Post by Tim Kellogg / Redsky

Tim Kellogg • Feed

mlx-knife: an ollama-like CLI for Apple Silicon alright, this is the end of the road for me & ollama github.com/mzau/mlx-knife

sep 1, 2025, 11:54 am • 25 1

Replies

This is just for working directly with the models, right? It doesn't serve locally so I can use other things to talk to the model?

sep 1, 2025, 5:50 pm • 0 0 • view

this is for local serving on Apple Silicon

sep 1, 2025, 5:53 pm • 1 0 • view

Right, yes, (and I am a novice on this, so please bear with me) but it will serve to my network? I'm playing around running various models on my Macbook serving to some apps running on RPis on my network. Anything that does that better or more efficiently, I'm intriqued.

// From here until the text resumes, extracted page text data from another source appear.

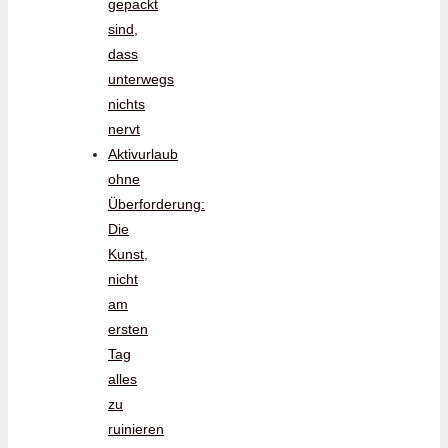
gepackt
sind,
dass
unterwegs
nichts
nervt
Aktivurlaub
ohne
Überforderung:
Die
Kunst,
nicht
am
ersten
Tag
alles
zu
ruinieren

sep 1, 2025, 5:56 pm • 0 0 • view

oh, i think so. you just need an HTTP server, which i think it provides

sep 1, 2025, 6:02 pm • 1 0 • view

Excellent, thank you! I will give it a look! I'm working on something that will watch my photography ingest folder on my NAS and then query a vision model to get alt-text that is then written to the sidecar file on the photos.

sep 1, 2025, 6:05 pm • 1 0 • view

Nice, I’m working with mlx a lot, great to see more examples using the library. Thanks for sharing!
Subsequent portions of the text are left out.